Les prix du pétrole chutent après l'appel Trump-Poutine et le choc des données sur le brut
Après la confirmation par Trump du plan de sommet de Budapest, les prix du pétrole ont chuté. Le Brent a reculé de 1,37 % pour clôturer à 61,06 dollars le baril, et le West Texas Intermediate a perdu 1,39 % à 57,46 dollars, atteignant tous deux leur plus bas niveau depuis le 5 mai. Les opérateurs ont interprété l'annonce de Trump comme un signe de possible désescalade, susceptible de modifier les anticipations concernant l'offre et la demande mondiales.
Mais les marchés n'étaient pas uniquement perturbés par la géopolitique. L'Agence américaine d'information sur l'énergie (EIA) a indiqué que les stocks de pétrole brut américains avaient bondi de 3,5 millions de barils la semaine dernière, atteignant 423,8 millions de barils, un niveau bien supérieur à la hausse de 288 000 barils prévue.
Cette hausse plus importante que prévu s'explique par le ralentissement de l'activité des raffineries pendant les opérations de maintenance d'automne. « Ce rapport, légèrement pessimiste, montre une forte augmentation des stocks de brut compensée par une forte diminution des stocks de distillats, mais laisse entrevoir une demande de pétrole nettement plus faible que la semaine dernière », a déclaré Giovanni Staunovo, analyste chez UBS.

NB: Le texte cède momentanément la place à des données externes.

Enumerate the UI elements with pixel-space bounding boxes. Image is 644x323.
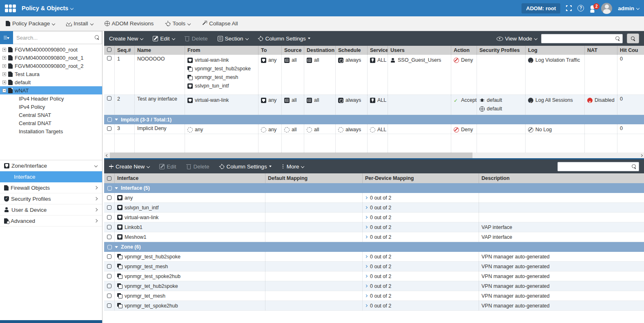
nav-item-advanced[interactable]: Advanced: [0, 215, 102, 227]
per-device-mapping-cell[interactable]: 0 out of 2: [363, 252, 479, 261]
per-device-mapping-cell[interactable]: 0 out of 2: [363, 301, 479, 310]
row-checkbox[interactable]: [107, 225, 111, 229]
nav-item-firewall-objects[interactable]: Firewall Objects: [0, 182, 102, 193]
mapping-row[interactable]: vpnmgr_test_spoke2hub 0 out of 2 VPN man…: [104, 271, 644, 281]
tree-item-package[interactable]: default: [0, 78, 102, 86]
row-checkbox[interactable]: [107, 96, 111, 101]
tree-item-package[interactable]: FGVM040000090800_root: [0, 45, 102, 54]
row-checkbox[interactable]: [107, 264, 111, 269]
scroll-right-arrow[interactable]: [638, 153, 644, 158]
mapping-row[interactable]: virtual-wan-link 0 out of 2: [104, 213, 644, 222]
section-menu[interactable]: Section: [218, 36, 248, 42]
tree-item-package[interactable]: Test Laura: [0, 70, 102, 78]
column-header[interactable]: Hit Cou: [617, 46, 644, 55]
select-all-checkbox[interactable]: [107, 176, 111, 181]
policy-search-input[interactable]: [541, 34, 623, 43]
create-new-menu[interactable]: Create New: [109, 36, 143, 42]
collapse-all-button[interactable]: Collapse All: [202, 20, 238, 27]
nav-item-interface-selected[interactable]: Interface: [0, 171, 102, 182]
create-new-menu[interactable]: Create New: [109, 164, 149, 170]
section-checkbox[interactable]: [107, 117, 112, 122]
section-checkbox[interactable]: [107, 245, 112, 249]
expand-icon[interactable]: [2, 81, 6, 84]
edit-button[interactable]: Edit: [159, 164, 176, 170]
column-header[interactable]: Log: [526, 46, 585, 55]
expand-icon[interactable]: [2, 48, 6, 52]
column-settings-menu[interactable]: Column Settings: [219, 164, 272, 170]
app-module-menu[interactable]: Policy & Objects: [22, 5, 73, 11]
tools-menu[interactable]: Tools: [165, 20, 190, 27]
tree-item-package-selected[interactable]: wNAT: [0, 86, 102, 94]
column-header[interactable]: Description: [479, 173, 644, 183]
row-checkbox[interactable]: [107, 205, 111, 210]
row-checkbox[interactable]: [107, 294, 111, 298]
mapping-search-input[interactable]: [557, 162, 639, 171]
nav-item-zone-interface[interactable]: Zone/Interface: [0, 160, 102, 171]
row-checkbox[interactable]: [107, 56, 111, 61]
fortinet-logo-icon[interactable]: [5, 4, 16, 12]
column-header[interactable]: Action: [451, 46, 477, 55]
advanced-search-button[interactable]: [627, 34, 639, 43]
avatar[interactable]: [601, 3, 612, 14]
tree-child-item[interactable]: IPv4 Header Policy: [0, 94, 102, 103]
section-checkbox[interactable]: [107, 186, 112, 191]
column-header[interactable]: Service: [368, 46, 388, 55]
expand-icon[interactable]: [2, 72, 6, 76]
per-device-mapping-cell[interactable]: 0 out of 2: [363, 213, 479, 222]
per-device-mapping-cell[interactable]: 0 out of 2: [363, 262, 479, 271]
policy-row[interactable]: 1 NOOOOOO virtual-wan-link vpnmgr_test_h…: [104, 55, 644, 95]
view-mode-menu[interactable]: View Mode: [497, 36, 537, 42]
more-menu[interactable]: More: [281, 164, 304, 170]
row-checkbox[interactable]: [107, 215, 111, 220]
tree-item-package[interactable]: FGVM040000090800_root_2: [0, 62, 102, 70]
per-device-mapping-cell[interactable]: 0 out of 2: [363, 222, 479, 232]
mapping-row[interactable]: any 0 out of 2: [104, 193, 644, 203]
expand-icon[interactable]: [2, 56, 6, 60]
notifications-button[interactable]: 2: [590, 5, 595, 11]
tree-child-item[interactable]: Central SNAT: [0, 111, 102, 119]
mapping-row[interactable]: Linkob1 0 out of 2 VAP interface: [104, 222, 644, 232]
delete-button[interactable]: Delete: [185, 36, 208, 42]
interface-section-header[interactable]: Interface (5): [104, 183, 644, 193]
search-input[interactable]: [13, 31, 102, 44]
per-device-mapping-cell[interactable]: 0 out of 2: [363, 193, 479, 202]
select-all-checkbox[interactable]: [107, 47, 111, 52]
collapse-icon[interactable]: [2, 89, 6, 92]
help-icon[interactable]: [577, 5, 584, 11]
implicit-section-header[interactable]: Implicit (3-3 / Total:1): [104, 115, 644, 124]
policy-package-menu[interactable]: Policy Package: [6, 20, 55, 27]
edit-menu[interactable]: Edit: [153, 36, 174, 42]
row-checkbox[interactable]: [107, 284, 111, 288]
per-device-mapping-cell[interactable]: 0 out of 2: [363, 232, 479, 242]
adom-revisions-button[interactable]: ADOM Revisions: [105, 20, 154, 27]
mapping-row[interactable]: vpnmgr_test_hub2spoke 0 out of 2 VPN man…: [104, 252, 644, 262]
scrollbar-thumb[interactable]: [110, 153, 472, 158]
sort-button[interactable]: [0, 31, 13, 44]
scrollbar-track[interactable]: [110, 153, 638, 158]
column-header[interactable]: Per-Device Mapping: [363, 173, 479, 183]
scroll-left-arrow[interactable]: [104, 153, 110, 158]
install-menu[interactable]: Install: [66, 20, 93, 27]
per-device-mapping-cell[interactable]: 0 out of 2: [363, 203, 479, 212]
mapping-row[interactable]: vpnmgr_tet_hub2spoke 0 out of 2 VPN mana…: [104, 281, 644, 291]
column-header[interactable]: NAT: [585, 46, 617, 55]
column-header[interactable]: Default Mapping: [265, 173, 363, 183]
per-device-mapping-cell[interactable]: 0 out of 2: [363, 281, 479, 291]
mapping-row[interactable]: vpnmgr_tet_spoke2hub 0 out of 2 VPN mana…: [104, 301, 644, 311]
tree-child-item[interactable]: Installation Targets: [0, 127, 102, 135]
column-header[interactable]: Seq.#: [115, 46, 135, 55]
row-checkbox[interactable]: [107, 195, 111, 200]
per-device-mapping-cell[interactable]: 0 out of 2: [363, 291, 479, 301]
tree-item-package[interactable]: FGVM040000090800_root_1: [0, 54, 102, 62]
delete-button[interactable]: Delete: [186, 164, 209, 170]
row-checkbox[interactable]: [107, 274, 111, 278]
adom-button[interactable]: ADOM: root: [521, 3, 560, 13]
fullscreen-icon[interactable]: [566, 5, 572, 11]
policy-row-implicit[interactable]: 3 Implicit Deny any any all all always A…: [104, 124, 644, 134]
row-checkbox[interactable]: [107, 254, 111, 259]
policy-row[interactable]: 2 Test any interface virtual-wan-link an…: [104, 95, 644, 115]
column-header[interactable]: To: [258, 46, 282, 55]
column-header[interactable]: Source: [282, 46, 304, 55]
column-header[interactable]: Name: [135, 46, 185, 55]
zone-section-header[interactable]: Zone (6): [104, 242, 644, 252]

Par ailleurs, la production américaine a atteint 13,636 millions de barils par jour, un niveau record. Dans le même temps, plusieurs raffineries indiennes se préparent à réduire leurs importations de pétrole russe, bien que le gouvernement indien n'ait fait aucun commentaire officiel sur les déclarations de Trump.
Le gouvernement russe a indiqué que ses principaux objectifs énergétiques étaient la stabilité des prix et la sécurité d'approvisionnement. Il a répliqué avoirdent dans ses relations énergétiques avec l'Inde, malgré les pressions de Washington.
Pour clore la journée, le Royaume-Uni a imposé de nouvelles sanctions visant Rosneft et Lukoil, deux des plus grandes entreprises énergétiques russes, renforçant les restrictions sur leurs activités financières et opérationnelles.